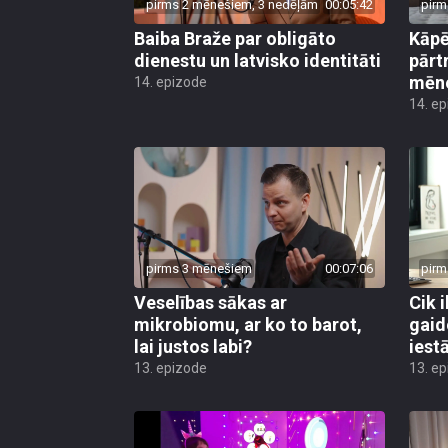
pirms 2 mēnešiem, 3 nedēļām
00:05:42
pirm
Baiba Braže par obligāto
Kāp
dienestu un latvisko identitāti
pārt
mēn
14. epizode
14. e
pirms 3 mēnešiem
00:07:06
pirm
Veselības sākas ar
Cik i
mikrobiomu, ar ko to barot,
gaid
lai justos labi?
iest
13. epizode
13. e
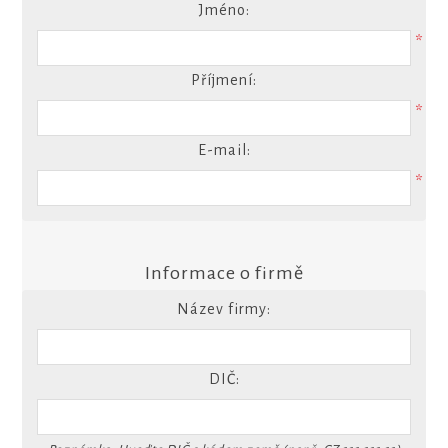
Jméno:
*
Příjmení:
*
E-mail:
*
Informace o firmě
Název firmy:
DIČ:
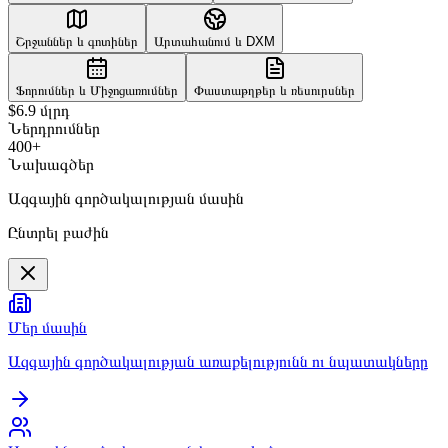
Շրջաններ և գոտիներ
Արտահանում և DXM
Ֆորումներ և Միջոցառումներ
Փաստաթղթեր և ռեսուրսներ
$6.9 մլրդ
Ներդրումներ
400+
Նախագծեր
Ազգային գործակալության մասին
Ընտրել բաժին
Մեր մասին
Ազգային գործակալության առաքելությունն ու նպատակները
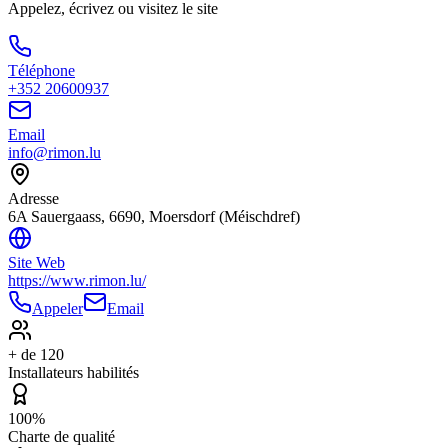
Appelez, écrivez ou visitez le site
Téléphone
+352 20600937
Email
info@rimon.lu
Adresse
6A Sauergaass, 6690, Moersdorf (Méischdref)
Site Web
https://www.rimon.lu/
Appeler
Email
+ de 120
Installateurs habilités
100%
Charte de qualité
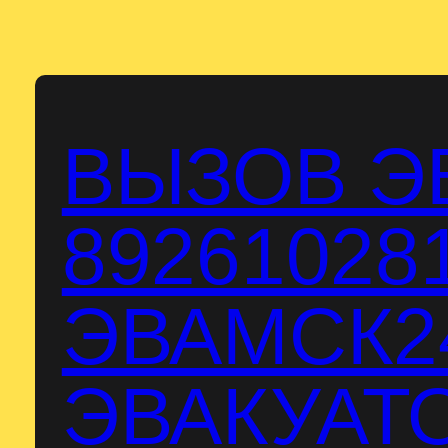
Перейти
к
содержимому
ВЫЗОВ Э
89261028
ЭВАМСК24
ЭВАКУАТО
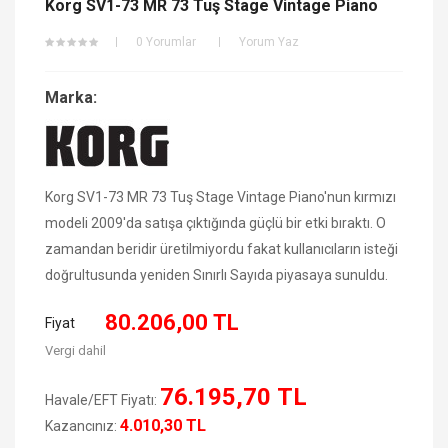
Korg SV1-73 MR 73 Tuş Stage Vintage Piano
0 Yorumlar
Yorum Yaz
Marka:
Korg SV1-73 MR 73 Tuş Stage Vintage Piano'nun kırmızı
modeli 2009'da satışa çıktığında güçlü bir etki bıraktı. O
zamandan beridir üretilmiyordu fakat kullanıcıların isteği
doğrultusunda yeniden Sınırlı Sayıda piyasaya sunuldu.
80.206,00 TL
Fiyat
Vergi dahil
76.195,70 TL
Havale/EFT Fiyatı:
4.010,30 TL
Kazancınız:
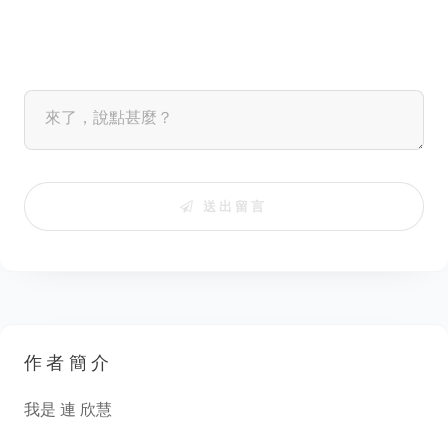
送出留言
作者簡介
我是 連 欣慧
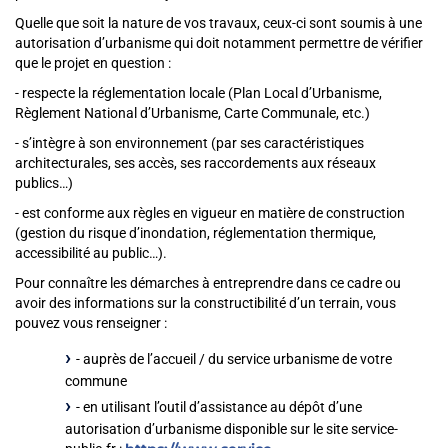
Quelle que soit la nature de vos travaux, ceux-ci sont soumis à une
autorisation d’urbanisme qui doit notamment permettre de vérifier
que le projet en question :
- respecte la réglementation locale (Plan Local d’Urbanisme,
Règlement National d’Urbanisme, Carte Communale, etc.)
- s’intègre à son environnement (par ses caractéristiques
architecturales, ses accès, ses raccordements aux réseaux
publics…)
- est conforme aux règles en vigueur en matière de construction
(gestion du risque d’inondation, réglementation thermique,
accessibilité au public…).
Pour connaître les démarches à entreprendre dans ce cadre ou
avoir des informations sur la constructibilité d’un terrain, vous
pouvez vous renseigner :
- auprès de l’accueil / du service urbanisme de votre
commune
- en utilisant l’outil d’assistance au dépôt d’une
autorisation d’urbanisme disponible sur le site service-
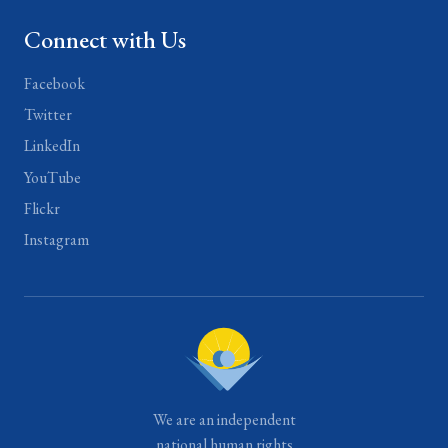
Connect with Us
Facebook
Twitter
LinkedIn
YouTube
Flickr
Instagram
We are an independent
national human rights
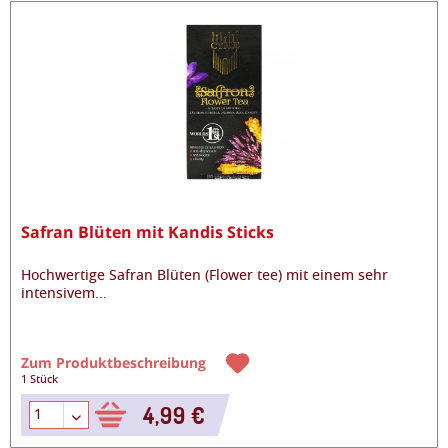
Safran Blüten mit Kandis Sticks
Hochwertige Safran Blüten (Flower tee) mit einem sehr
intensivem
...
Zum Produktbeschreibung
1 Stück
4,99 €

========================

*Assigned task*. Reproduce the listing above from the line that holds "Baiba Braže par obligāto" through the line that holds "Hochwertige Safran Blüten", both included, with the pictures left out.

*Completed task*.
Baiba Braže par obligāto
Kāp
dienestu un latvisko identitāti
pārt
mēn
14. epizode
14. e
pirms 3 mēnešiem
00:07:06
pirm
Veselības sākas ar
Cik i
mikrobiomu, ar ko to barot,
gaid
lai justos labi?
iest
13. epizode
13. e
Jméno:
*
Příjmení:
*
E-mail:
*
Informace o firmě
Název firmy:
DIČ:
Շրջաններ և գոտիներ
Արտահանում և DXM
Ֆորումներ և Միջոցառումներ
Փաստաթղթեր և ռեսուրսներ
$6.9 մլրդ
Ներդրումներ
400+
Նախագծեր
Ազգային գործակալության մասին
Ընտրել բաժին
Մեր մասին
Ազգային գործակալության առաքելությունն ու նպատակները
Appelez, écrivez ou visitez le site
Téléphone
+352 20600937
Email
info@rimon.lu
Adresse
6A Sauergaass, 6690, Moersdorf (Méischdref)
Site Web
https://www.rimon.lu/
Appeler
Email
+ de 120
Installateurs habilités
100%
Charte de qualité
Перейти
к
содержимому
ВЫЗОВ Э
89261028
ЭВАМСК24
ЭВАКУАТО
Korg SV1-73 MR 73 Tuş Stage Vintage Piano
0 Yorumlar
Yorum Yaz
Marka:
Korg SV1-73 MR 73 Tuş Stage Vintage Piano'nun kırmızı
modeli 2009'da satışa çıktığında güçlü bir etki bıraktı. O
zamandan beridir üretilmiyordu fakat kullanıcıların isteği
doğrultusunda yeniden Sınırlı Sayıda piyasaya sunuldu.
80.206,00 TL
Fiyat
Vergi dahil
76.195,70 TL
Havale/EFT Fiyatı:
4.010,30 TL
Kazancınız:
送出留言
作者簡介
我是 連 欣慧
Quelle que soit la nature de vos travaux, ceux-ci sont soumis à une
autorisation d’urbanisme qui doit notamment permettre de vérifier
que le projet en question :
- respecte la réglementation locale (Plan Local d’Urbanisme,
Règlement National d’Urbanisme, Carte Communale, etc.)
- s’intègre à son environnement (par ses caractéristiques
architecturales, ses accès, ses raccordements aux réseaux
publics…)
- est conforme aux règles en vigueur en matière de construction
(gestion du risque d’inondation, réglementation thermique,
accessibilité au public…).
Pour connaître les démarches à entreprendre dans ce cadre ou
avoir des informations sur la constructibilité d’un terrain, vous
pouvez vous renseigner :
- auprès de l’accueil / du service urbanisme de votre
commune
- en utilisant l’outil d’assistance au dépôt d’une
autorisation d’urbanisme disponible sur le site service-
Connect with Us
Facebook
Twitter
LinkedIn
YouTube
Flickr
Instagram
We are an independent
national human rights
Safran Blüten mit Kandis Sticks
Hochwertige Safran Blüten (Flower tee) mit einem sehr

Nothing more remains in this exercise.